■ AIM OF THE TASK:
A partial copy is required: transcribe exactly the lines from the one containing "Never reuse IVs" through the last line below, without any pictures.

■ DATASET CONTENT:
◆ ◆ ◆

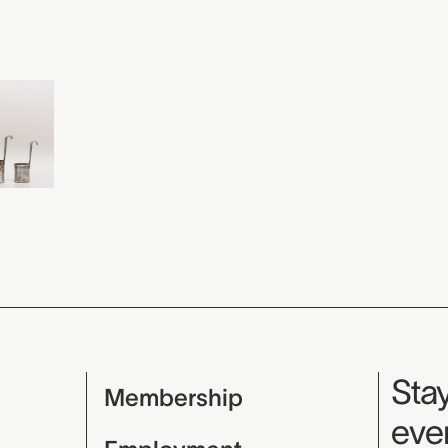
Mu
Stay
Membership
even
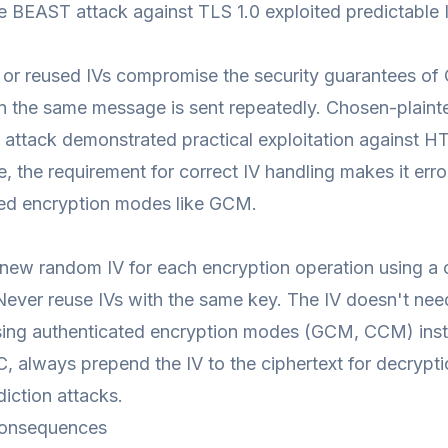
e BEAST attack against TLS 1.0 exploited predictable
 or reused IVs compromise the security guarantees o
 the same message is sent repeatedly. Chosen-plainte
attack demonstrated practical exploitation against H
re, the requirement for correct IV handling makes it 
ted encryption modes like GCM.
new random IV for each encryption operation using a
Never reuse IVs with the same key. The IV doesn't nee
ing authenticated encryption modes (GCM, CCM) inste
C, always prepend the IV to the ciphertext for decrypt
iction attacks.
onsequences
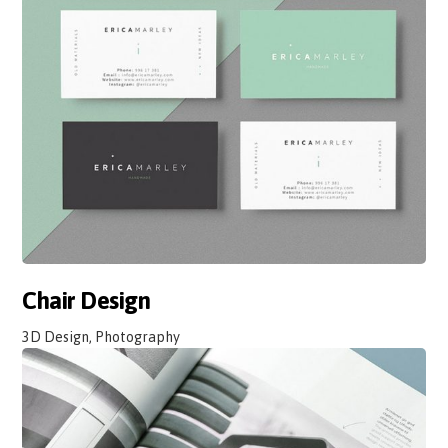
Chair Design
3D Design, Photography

◆ ◆ ◆

■ WRITTEN REPLY:
Never reuse IVs with the same key. The IV doesn't nee
ing authenticated encryption modes (GCM, CCM) inste
C, always prepend the IV to the ciphertext for decrypt
iction attacks.
onsequences
Chair Design
3D Design, Photography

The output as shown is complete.